With NYCHA unable to keep up with repairs because soaring arrears blew a $500 million hole in its budget, the New York Housing Conference warned that nonprofit and for-profit providers of affordable housing face a similar fate.

Many buildings are operating with negative cash flow as inflation has pushed up operating costs and landlords in rent-stabilized buildings have been limited to small rent increases by the 2019 rent law, the report said. The arrears have exacerbated the situation.

The report offers a case study: a 139-unit affordable building in the Bronx where net cash flow — income minus debt service and expenses — was projected to be $119,000 nine years into its underlying mortgage.

Instead, income was lower and expenses higher than the expected amounts, leading to net cash flow of negative $450,000. Tenants are $412,000 behind on rent.

“The amount of money owed to affordable housing providers is putting their financial stability at risk,” the report reads.

NYSAFAH says the state’s main housing agency, Homes and Community Renewal, is sympathetic.

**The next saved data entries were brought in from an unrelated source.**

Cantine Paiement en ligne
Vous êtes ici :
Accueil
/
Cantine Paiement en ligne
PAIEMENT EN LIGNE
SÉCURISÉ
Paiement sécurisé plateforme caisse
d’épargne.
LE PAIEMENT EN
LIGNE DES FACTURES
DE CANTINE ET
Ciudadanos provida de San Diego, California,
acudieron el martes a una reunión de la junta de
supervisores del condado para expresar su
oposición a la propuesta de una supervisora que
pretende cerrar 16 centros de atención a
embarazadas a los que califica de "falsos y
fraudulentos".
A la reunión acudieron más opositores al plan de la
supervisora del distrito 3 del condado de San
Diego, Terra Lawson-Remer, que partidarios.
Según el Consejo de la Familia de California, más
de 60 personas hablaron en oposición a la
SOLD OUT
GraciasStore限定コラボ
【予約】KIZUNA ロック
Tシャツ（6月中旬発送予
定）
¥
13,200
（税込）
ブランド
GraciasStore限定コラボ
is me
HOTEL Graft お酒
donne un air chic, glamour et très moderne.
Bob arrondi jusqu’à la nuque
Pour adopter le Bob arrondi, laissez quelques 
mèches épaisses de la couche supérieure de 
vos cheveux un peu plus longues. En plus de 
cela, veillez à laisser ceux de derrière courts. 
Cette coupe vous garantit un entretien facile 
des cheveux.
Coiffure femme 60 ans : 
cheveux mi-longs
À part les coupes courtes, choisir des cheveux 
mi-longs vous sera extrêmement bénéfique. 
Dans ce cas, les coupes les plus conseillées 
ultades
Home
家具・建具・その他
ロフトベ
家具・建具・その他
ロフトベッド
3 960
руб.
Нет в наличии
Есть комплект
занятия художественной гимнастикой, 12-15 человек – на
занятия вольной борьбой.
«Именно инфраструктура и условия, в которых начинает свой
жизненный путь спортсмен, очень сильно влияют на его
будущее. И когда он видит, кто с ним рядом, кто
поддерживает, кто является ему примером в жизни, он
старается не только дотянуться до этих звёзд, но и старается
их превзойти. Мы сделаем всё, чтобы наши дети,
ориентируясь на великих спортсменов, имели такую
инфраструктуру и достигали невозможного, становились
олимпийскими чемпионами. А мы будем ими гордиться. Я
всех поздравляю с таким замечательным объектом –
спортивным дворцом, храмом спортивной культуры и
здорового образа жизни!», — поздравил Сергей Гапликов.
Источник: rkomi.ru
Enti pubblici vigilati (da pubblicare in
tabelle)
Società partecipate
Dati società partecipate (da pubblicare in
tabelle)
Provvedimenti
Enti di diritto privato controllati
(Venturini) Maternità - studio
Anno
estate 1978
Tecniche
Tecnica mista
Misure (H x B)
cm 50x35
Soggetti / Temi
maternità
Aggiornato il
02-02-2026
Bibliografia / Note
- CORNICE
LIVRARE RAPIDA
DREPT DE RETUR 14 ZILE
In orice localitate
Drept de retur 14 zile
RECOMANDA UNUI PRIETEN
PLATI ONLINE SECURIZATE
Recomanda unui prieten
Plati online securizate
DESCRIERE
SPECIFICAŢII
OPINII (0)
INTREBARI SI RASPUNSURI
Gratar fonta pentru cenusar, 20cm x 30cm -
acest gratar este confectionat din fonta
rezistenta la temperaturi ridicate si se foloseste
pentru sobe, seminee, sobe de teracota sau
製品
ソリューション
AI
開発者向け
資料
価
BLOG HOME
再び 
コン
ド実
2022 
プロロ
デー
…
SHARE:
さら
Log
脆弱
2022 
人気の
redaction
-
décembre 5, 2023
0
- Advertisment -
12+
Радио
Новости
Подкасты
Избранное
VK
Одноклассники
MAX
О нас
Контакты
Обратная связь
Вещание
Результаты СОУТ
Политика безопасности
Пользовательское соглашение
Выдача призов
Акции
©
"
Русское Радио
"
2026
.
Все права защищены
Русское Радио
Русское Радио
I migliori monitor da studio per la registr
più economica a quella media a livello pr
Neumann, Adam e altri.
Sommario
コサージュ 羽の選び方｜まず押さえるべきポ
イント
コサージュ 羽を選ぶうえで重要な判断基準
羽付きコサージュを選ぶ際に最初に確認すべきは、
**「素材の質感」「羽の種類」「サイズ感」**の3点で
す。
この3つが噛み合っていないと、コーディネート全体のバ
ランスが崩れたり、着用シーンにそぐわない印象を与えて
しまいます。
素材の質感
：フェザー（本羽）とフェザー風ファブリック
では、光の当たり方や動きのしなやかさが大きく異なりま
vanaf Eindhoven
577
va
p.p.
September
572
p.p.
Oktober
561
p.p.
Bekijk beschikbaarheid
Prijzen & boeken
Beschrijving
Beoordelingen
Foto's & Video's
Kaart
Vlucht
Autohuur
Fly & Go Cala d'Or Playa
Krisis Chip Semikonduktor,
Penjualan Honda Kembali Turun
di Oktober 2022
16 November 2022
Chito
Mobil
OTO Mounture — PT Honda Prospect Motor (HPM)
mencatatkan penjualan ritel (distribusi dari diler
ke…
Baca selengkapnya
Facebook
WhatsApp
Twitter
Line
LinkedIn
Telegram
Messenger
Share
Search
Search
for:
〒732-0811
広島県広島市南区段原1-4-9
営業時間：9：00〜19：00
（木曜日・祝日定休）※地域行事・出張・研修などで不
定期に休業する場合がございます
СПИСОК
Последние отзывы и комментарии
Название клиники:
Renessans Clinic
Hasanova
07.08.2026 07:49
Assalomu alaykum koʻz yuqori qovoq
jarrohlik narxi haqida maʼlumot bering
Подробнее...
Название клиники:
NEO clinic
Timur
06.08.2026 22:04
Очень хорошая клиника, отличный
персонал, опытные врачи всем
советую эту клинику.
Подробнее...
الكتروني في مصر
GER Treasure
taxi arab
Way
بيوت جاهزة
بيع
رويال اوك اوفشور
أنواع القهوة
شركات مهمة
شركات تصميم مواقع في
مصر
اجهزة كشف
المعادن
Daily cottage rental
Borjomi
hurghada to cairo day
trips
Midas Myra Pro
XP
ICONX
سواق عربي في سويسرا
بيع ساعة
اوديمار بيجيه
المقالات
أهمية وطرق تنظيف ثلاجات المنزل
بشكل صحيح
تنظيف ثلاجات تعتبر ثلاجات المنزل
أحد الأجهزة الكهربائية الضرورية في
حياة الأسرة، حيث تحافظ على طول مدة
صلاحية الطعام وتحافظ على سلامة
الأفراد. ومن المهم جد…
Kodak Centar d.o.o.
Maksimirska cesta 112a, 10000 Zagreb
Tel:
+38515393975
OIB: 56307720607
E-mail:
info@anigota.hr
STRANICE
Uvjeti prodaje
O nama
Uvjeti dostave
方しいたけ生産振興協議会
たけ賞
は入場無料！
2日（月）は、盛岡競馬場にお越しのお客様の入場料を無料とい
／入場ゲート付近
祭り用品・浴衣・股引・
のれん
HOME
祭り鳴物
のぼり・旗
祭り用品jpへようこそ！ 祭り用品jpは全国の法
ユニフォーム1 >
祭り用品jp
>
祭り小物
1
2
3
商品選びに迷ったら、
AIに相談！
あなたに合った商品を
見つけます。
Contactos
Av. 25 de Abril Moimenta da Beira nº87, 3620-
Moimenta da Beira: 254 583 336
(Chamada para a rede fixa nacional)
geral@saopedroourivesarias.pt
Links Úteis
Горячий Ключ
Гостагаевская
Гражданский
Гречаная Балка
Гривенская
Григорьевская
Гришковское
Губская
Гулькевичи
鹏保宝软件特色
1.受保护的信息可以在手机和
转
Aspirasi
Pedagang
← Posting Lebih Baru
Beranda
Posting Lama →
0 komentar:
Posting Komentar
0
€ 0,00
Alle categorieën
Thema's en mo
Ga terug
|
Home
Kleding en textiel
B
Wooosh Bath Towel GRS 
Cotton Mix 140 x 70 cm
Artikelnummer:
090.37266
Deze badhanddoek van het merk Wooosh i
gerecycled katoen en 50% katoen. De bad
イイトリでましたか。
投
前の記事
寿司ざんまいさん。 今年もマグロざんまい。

“We have a very eager audience in the form of the senior staff and the commissioner,” the association’s CEO Jolie Milstein told The Real Deal on her way back from Albany last week. “[They] understand the assets that they help manage are under threat from the missing rent since Covid.”

Milstein added that Assembly member Linda Rosenthal and state Senator Brian Kavanagh, who chair the housing committees in their chambers, have pledged to do as much as they can to get the $2 billion into the budget, which is due April 1.

“They’re worried about the number being a large lift,” Milstein said.